Angesichts der anhaltenden Diskussion um die Pkw-Maut und eine Aufstockung der Finanzmittel zum Infrastrukturbau fordert der NABU von der neuen Bundesregierung und insbesondere vom künftigen Verkehrsminister eine radikale Abkehr von der vergangenen Verkehrspolitik. „Die neue Bundesregierung sollte auf die Sanierung existierender Verkehrswege setzen, anstatt die begrenzten Finanzmittel für ökologisch problematische und ökonomisch fragwürdige Prestige-Projekte wie beispielsweise die Autobahnen 1, 39 oder 44 auszugeben“, sagte NABU-Bundesgeschäftsführer Leif Miller.Der vom Bundesverkehrsministerium eingeleitete Prozess zur Novellierung des Bundesverkehrswegeplans sollte fortgesetzt werden, allerdings mit einem wesentlich stärkeren Fokus auf den Bestandserhalt und auf den Ausbau von Verkehrsknoten bei der Straße und der Schiene.
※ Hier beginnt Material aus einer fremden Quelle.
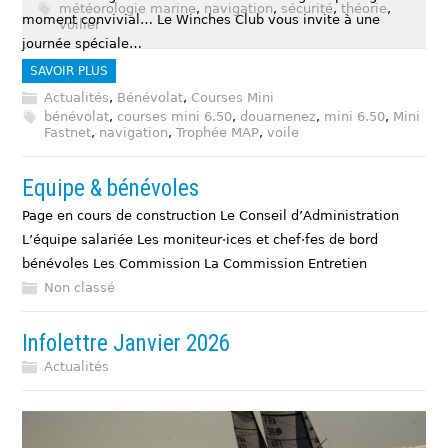
météorologie marine
,
navigation
,
sécurité
,
théorie
,
moment convivial… Le Winches Club vous invite à une
voilier
journée spéciale…
SAVOIR PLUS
Actualités
,
Bénévolat
,
Courses Mini
bénévolat
,
courses mini 6.50
,
douarnenez
,
mini 6.50
,
Mini
Fastnet
,
navigation
,
Trophée MAP
,
voile
Equipe & bénévoles
Page en cours de construction Le Conseil d’Administration
L’équipe salariée Les moniteur·ices et chef·fes de bord
bénévoles Les Commission La Commission Entretien
Non classé
Infolettre Janvier 2026
Actualités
Einen weiteren Neubau von Infrastrukturprojekten in unzerschnittenen Naturräumen lehnt der NABU ab. „Auf neue Autobahnen muss in der dicht besiedelten Bundesrepublik generell verzichtet werden, denn sie zerschneiden die Landschaft und zerstören Naherholungsgebiete für Menschen und Rückzugsgebiete für Tiere“, so Miller. Weder der Bedarf noch die Finanzmittel hierfür seien vorhanden.Zur Deckung der Investitionslücke sollte aus Sicht des NABU die vorhandene Lkw-Maut ausgebaut und schrittweise erhöht werden statt eine Pkw-Maut einzuführen, wie von Verkehrsminister Peter Ramsauer und Bayerns Ministerpräsident Horst Seehofer immer wieder gefordert. „Der Güterverkehr auf der Straße ist im Vergleich zum Schienenverkehr klimaschädlicher, verursacht enorme Schäden an der Infrastruktur und belastet durch hohe Schadstoff- und Lärmemissionen die Bevölkerung entlang der Trassen“, erklärte NABU-Verkehrsexperte Dietmar Oeliger.Um mehr Kostengerechtigkeit und faire Wettbewerbsbedingungen zur Bahn herzustellen, müsse eine neue Bundesregierung die Lkw-Maut schnellstmöglich auf alle Straßen und auch auf kleinere Lkw ausdehnen sowie die Mauthöhe stufenweise auf einen durchschnittlichen Betrag von 45 Cent je Kilometer erhöhen. Auch eine stärkere Mautspreizung zugunsten von Lkw mit der schadstoffarmen Abgasnorm Euro 6 sollte zügig angegangen werden. „Wenn neben der Energiewende die ebenfalls überfällige Verkehrswende gelingen soll, müssen die Mehreinnahmen mindestens anteilig für Investitionen in den Schienenverkehr genutzt werden“, so Oeliger. (Auto-Reporter.NET)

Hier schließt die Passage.